• [ACTIVITY]:
Every record below should be written out exactly; pictures stay out.

• [Structured page parsing data]:

╔══

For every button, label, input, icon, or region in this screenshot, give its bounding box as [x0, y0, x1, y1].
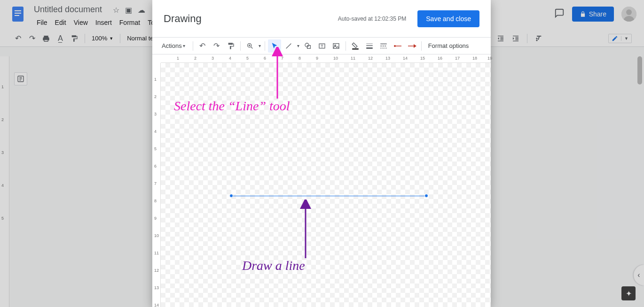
clear-format-icon[interactable]: [533, 33, 544, 44]
image-tool-icon[interactable]: [330, 39, 343, 53]
paint-format-icon[interactable]: [224, 39, 237, 53]
zoom-select[interactable]: 100%▼: [90, 35, 115, 42]
svg-rect-21: [366, 43, 373, 44]
zoom-icon[interactable]: [243, 39, 257, 53]
docs-logo-icon[interactable]: [8, 5, 27, 23]
document-title[interactable]: Untitled document: [34, 5, 102, 15]
svg-point-28: [394, 45, 396, 47]
side-panel-toggle[interactable]: ‹: [634, 265, 644, 285]
line-color-icon[interactable]: [349, 39, 362, 53]
svg-rect-18: [333, 43, 339, 48]
drawing-dialog: Drawing Auto-saved at 12:02:35 PM Save a…: [152, 0, 491, 307]
comments-icon[interactable]: [554, 8, 565, 20]
line-tool-dropdown[interactable]: ▾: [296, 43, 300, 48]
drawing-toolbar: Actions ▾ ↶ ↷ ▾ ▾ Format options: [152, 38, 491, 54]
indent-increase-icon[interactable]: [510, 33, 521, 44]
menu-insert[interactable]: Insert: [93, 18, 115, 27]
line-dash-icon[interactable]: [377, 39, 390, 53]
line-handle-start[interactable]: [229, 194, 233, 198]
move-icon[interactable]: ▣: [125, 6, 132, 15]
svg-line-14: [286, 43, 291, 48]
shape-tool-icon[interactable]: [301, 39, 314, 53]
menu-format[interactable]: Format: [117, 18, 143, 27]
scrollbar[interactable]: [637, 56, 642, 84]
svg-point-5: [626, 9, 632, 15]
svg-rect-3: [15, 15, 19, 16]
chevron-down-icon: ▼: [621, 36, 628, 41]
drawn-line-shape[interactable]: [231, 196, 426, 197]
autosave-status: Auto-saved at 12:02:35 PM: [338, 15, 406, 22]
star-icon[interactable]: ☆: [113, 6, 119, 15]
menu-view[interactable]: View: [71, 18, 91, 27]
document-outline-icon[interactable]: [14, 72, 27, 85]
svg-rect-22: [366, 45, 373, 46]
editing-mode-button[interactable]: ▼: [608, 34, 632, 43]
svg-line-11: [251, 47, 252, 48]
print-icon[interactable]: [40, 33, 52, 44]
dialog-title: Drawing: [164, 13, 202, 25]
vertical-ruler: 1 2 3 4 5: [0, 56, 9, 307]
line-weight-icon[interactable]: [363, 39, 376, 53]
drawing-canvas[interactable]: [161, 63, 491, 307]
line-handle-end[interactable]: [424, 194, 428, 198]
save-and-close-button[interactable]: Save and close: [417, 10, 479, 27]
svg-rect-2: [15, 13, 21, 14]
menu-bar: File Edit View Insert Format Tools: [34, 18, 166, 27]
menu-edit[interactable]: Edit: [52, 18, 69, 27]
zoom-dropdown[interactable]: ▾: [258, 43, 262, 48]
undo-icon[interactable]: ↶: [12, 33, 24, 44]
select-tool[interactable]: [268, 39, 281, 53]
redo-icon[interactable]: ↷: [210, 39, 223, 53]
horizontal-ruler: 1 2 3 4 5 6 7 8 9 10 11 12 13 14 15 16 1…: [161, 54, 491, 63]
share-label: Share: [589, 10, 606, 18]
undo-icon[interactable]: ↶: [196, 39, 209, 53]
menu-file[interactable]: File: [34, 18, 50, 27]
svg-rect-20: [352, 48, 359, 49]
drawing-vertical-ruler: 1 2 3 4 5 6 7 8 9 10 11 12 13 14: [152, 63, 161, 307]
spellcheck-icon[interactable]: A̲: [55, 33, 66, 44]
line-start-icon[interactable]: [391, 39, 404, 53]
svg-rect-23: [366, 47, 373, 49]
actions-menu[interactable]: Actions ▾: [158, 39, 190, 53]
svg-rect-1: [15, 10, 21, 11]
user-avatar[interactable]: [621, 7, 636, 22]
textbox-tool-icon[interactable]: [315, 39, 329, 53]
title-actions: ☆ ▣ ☁: [113, 6, 145, 15]
share-button[interactable]: Share: [572, 7, 614, 22]
cloud-status-icon[interactable]: ☁: [138, 6, 145, 15]
line-tool[interactable]: [282, 39, 295, 53]
redo-icon[interactable]: ↷: [26, 33, 38, 44]
format-options-button[interactable]: Format options: [424, 39, 473, 53]
line-end-icon[interactable]: [405, 39, 418, 53]
paint-format-icon[interactable]: [69, 33, 80, 44]
indent-decrease-icon[interactable]: [495, 33, 506, 44]
explore-icon[interactable]: ✦: [621, 286, 636, 300]
svg-rect-0: [12, 7, 24, 22]
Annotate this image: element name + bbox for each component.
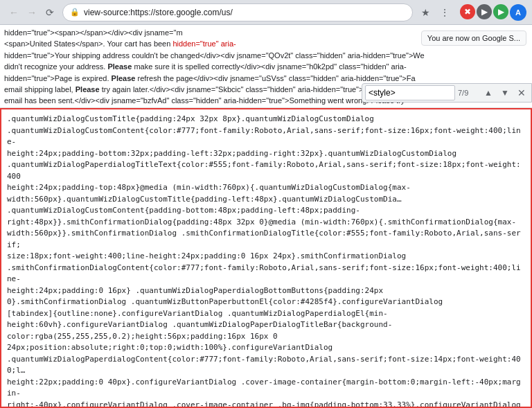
profile-button[interactable]: A [510, 4, 526, 21]
ext-icon-3[interactable]: ▶ [493, 4, 508, 19]
url-text: view-source:https://store.google.com/us/ [84, 8, 405, 17]
forward-button[interactable]: → [24, 4, 40, 21]
find-close-button[interactable]: ✕ [515, 86, 529, 100]
text-line-4: didn't recognize your address. Please ma… [4, 62, 528, 72]
ext-icon-2[interactable]: ▶ [477, 4, 492, 19]
reload-button[interactable]: ⟳ [42, 4, 58, 21]
find-next-button[interactable]: ▼ [498, 86, 512, 100]
text-line-3: hidden="true">Your shipping address coul… [4, 51, 528, 61]
find-input[interactable] [365, 85, 455, 100]
browser-actions: ★ ⋮ [417, 4, 453, 21]
lock-icon: 🔒 [70, 8, 80, 17]
find-count: 7/9 [458, 89, 479, 97]
browser-toolbar: ← → ⟳ 🔒 view-source:https://store.google… [0, 0, 532, 25]
nav-buttons: ← → ⟳ [6, 4, 58, 21]
find-prev-button[interactable]: ▲ [481, 86, 495, 100]
source-code-area[interactable]: .quantumWizDialogCustomTitle{padding:24p… [0, 108, 532, 408]
page-content: You are now on Google S... hidden="true"… [0, 25, 532, 408]
extension-icons: ✖ ▶ ▶ A [460, 4, 526, 21]
address-bar[interactable]: 🔒 view-source:https://store.google.com/u… [62, 3, 413, 21]
info-bubble: You are now on Google S... [421, 30, 526, 46]
text-line-5: hidden="true">Page is expired. Please re… [4, 73, 528, 84]
find-toolbar: 7/9 ▲ ▼ ✕ [362, 83, 532, 103]
back-button[interactable]: ← [6, 4, 22, 21]
ext-icon-1[interactable]: ✖ [460, 4, 475, 19]
settings-button[interactable]: ⋮ [436, 4, 453, 21]
bookmark-button[interactable]: ★ [417, 4, 434, 21]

╚══

• [ANSWER SPACE]:
For every button, label, input, icon, or region in this screenshot, give its bounding box as [x0, y0, x1, y1].
clear-format-icon[interactable]: [533, 33, 544, 44]
image-tool-icon[interactable]: [330, 39, 343, 53]
paint-format-icon[interactable]: [224, 39, 237, 53]
zoom-select[interactable]: 100%▼: [90, 35, 115, 42]
svg-rect-21: [366, 43, 373, 44]
zoom-icon[interactable]: [243, 39, 257, 53]
docs-logo-icon[interactable]: [8, 5, 27, 23]
document-title[interactable]: Untitled document: [34, 5, 102, 15]
svg-point-28: [394, 45, 396, 47]
side-panel-toggle[interactable]: ‹: [634, 265, 644, 285]
line-color-icon[interactable]: [349, 39, 362, 53]
svg-rect-18: [333, 43, 339, 48]
drawing-dialog: Drawing Auto-saved at 12:02:35 PM Save a…: [152, 0, 491, 307]
comments-icon[interactable]: [554, 8, 565, 20]
line-tool-dropdown[interactable]: ▾: [296, 43, 300, 48]
drawing-toolbar: Actions ▾ ↶ ↷ ▾ ▾ Format options: [152, 38, 491, 54]
indent-increase-icon[interactable]: [510, 33, 521, 44]
menu-insert[interactable]: Insert: [93, 18, 115, 27]
line-dash-icon[interactable]: [377, 39, 390, 53]
line-handle-start[interactable]: [229, 194, 233, 198]
move-icon[interactable]: ▣: [125, 6, 132, 15]
svg-line-14: [286, 43, 291, 48]
shape-tool-icon[interactable]: [301, 39, 314, 53]
menu-format[interactable]: Format: [117, 18, 143, 27]
scrollbar[interactable]: [637, 56, 642, 84]
svg-point-5: [626, 9, 632, 15]
svg-rect-3: [15, 15, 19, 16]
chevron-down-icon: ▼: [621, 36, 628, 41]
drawn-line-shape[interactable]: [231, 196, 426, 197]
autosave-status: Auto-saved at 12:02:35 PM: [338, 15, 406, 22]
star-icon[interactable]: ☆: [113, 6, 119, 15]
menu-view[interactable]: View: [71, 18, 91, 27]
document-outline-icon[interactable]: [14, 72, 27, 85]
svg-rect-22: [366, 45, 373, 46]
editing-mode-button[interactable]: ▼: [608, 34, 632, 43]
svg-line-11: [251, 47, 252, 48]
print-icon[interactable]: [40, 33, 52, 44]
dialog-title: Drawing: [164, 13, 202, 25]
vertical-ruler: 1 2 3 4 5: [0, 56, 9, 307]
line-weight-icon[interactable]: [363, 39, 376, 53]
drawing-canvas[interactable]: [161, 63, 491, 307]
line-handle-end[interactable]: [424, 194, 428, 198]
save-and-close-button[interactable]: Save and close: [417, 10, 479, 27]
svg-rect-2: [15, 13, 21, 14]
menu-bar: File Edit View Insert Format Tools: [34, 18, 166, 27]
menu-edit[interactable]: Edit: [52, 18, 69, 27]
zoom-dropdown[interactable]: ▾: [258, 43, 262, 48]
undo-icon[interactable]: ↶: [12, 33, 24, 44]
select-tool[interactable]: [268, 39, 281, 53]
redo-icon[interactable]: ↷: [210, 39, 223, 53]
horizontal-ruler: 1 2 3 4 5 6 7 8 9 10 11 12 13 14 15 16 1…: [161, 54, 491, 63]
share-label: Share: [589, 10, 606, 18]
undo-icon[interactable]: ↶: [196, 39, 209, 53]
menu-file[interactable]: File: [34, 18, 50, 27]
svg-rect-20: [352, 48, 359, 49]
drawing-vertical-ruler: 1 2 3 4 5 6 7 8 9 10 11 12 13 14: [152, 63, 161, 307]
spellcheck-icon[interactable]: A̲: [55, 33, 66, 44]
line-start-icon[interactable]: [391, 39, 404, 53]
svg-rect-23: [366, 47, 373, 49]
actions-menu[interactable]: Actions ▾: [158, 39, 190, 53]
svg-rect-1: [15, 10, 21, 11]
user-avatar[interactable]: [621, 7, 636, 22]
textbox-tool-icon[interactable]: [315, 39, 329, 53]
title-actions: ☆ ▣ ☁: [113, 6, 145, 15]
share-button[interactable]: Share: [572, 7, 614, 22]
cloud-status-icon[interactable]: ☁: [138, 6, 145, 15]
line-tool[interactable]: [282, 39, 295, 53]
redo-icon[interactable]: ↷: [26, 33, 38, 44]
format-options-button[interactable]: Format options: [424, 39, 473, 53]
line-end-icon[interactable]: [405, 39, 418, 53]
paint-format-icon[interactable]: [69, 33, 80, 44]
indent-decrease-icon[interactable]: [495, 33, 506, 44]
explore-icon[interactable]: ✦: [621, 286, 636, 300]
svg-rect-0: [12, 7, 24, 22]
Annotate this image: element name + bbox for each component.
profile-button[interactable]: A [510, 4, 526, 21]
ext-icon-3[interactable]: ▶ [493, 4, 508, 19]
url-text: view-source:https://store.google.com/us/ [84, 8, 405, 17]
forward-button[interactable]: → [24, 4, 40, 21]
find-close-button[interactable]: ✕ [515, 86, 529, 100]
text-line-4: didn't recognize your address. Please ma… [4, 62, 528, 72]
ext-icon-2[interactable]: ▶ [477, 4, 492, 19]
reload-button[interactable]: ⟳ [42, 4, 58, 21]
find-next-button[interactable]: ▼ [498, 86, 512, 100]
text-line-3: hidden="true">Your shipping address coul… [4, 51, 528, 61]
find-input[interactable] [365, 85, 455, 100]
browser-actions: ★ ⋮ [417, 4, 453, 21]
lock-icon: 🔒 [70, 8, 80, 17]
find-count: 7/9 [458, 89, 479, 97]
browser-toolbar: ← → ⟳ 🔒 view-source:https://store.google… [0, 0, 532, 25]
nav-buttons: ← → ⟳ [6, 4, 58, 21]
find-prev-button[interactable]: ▲ [481, 86, 495, 100]
source-code-area[interactable]: .quantumWizDialogCustomTitle{padding:24p… [0, 108, 532, 408]
page-content: You are now on Google S... hidden="true"… [0, 25, 532, 408]
extension-icons: ✖ ▶ ▶ A [460, 4, 526, 21]
address-bar[interactable]: 🔒 view-source:https://store.google.com/u… [62, 3, 413, 21]
info-bubble: You are now on Google S... [421, 30, 526, 46]
text-line-5: hidden="true">Page is expired. Please re… [4, 73, 528, 84]
find-toolbar: 7/9 ▲ ▼ ✕ [362, 83, 532, 103]
back-button[interactable]: ← [6, 4, 22, 21]
ext-icon-1[interactable]: ✖ [460, 4, 475, 19]
settings-button[interactable]: ⋮ [436, 4, 453, 21]
bookmark-button[interactable]: ★ [417, 4, 434, 21]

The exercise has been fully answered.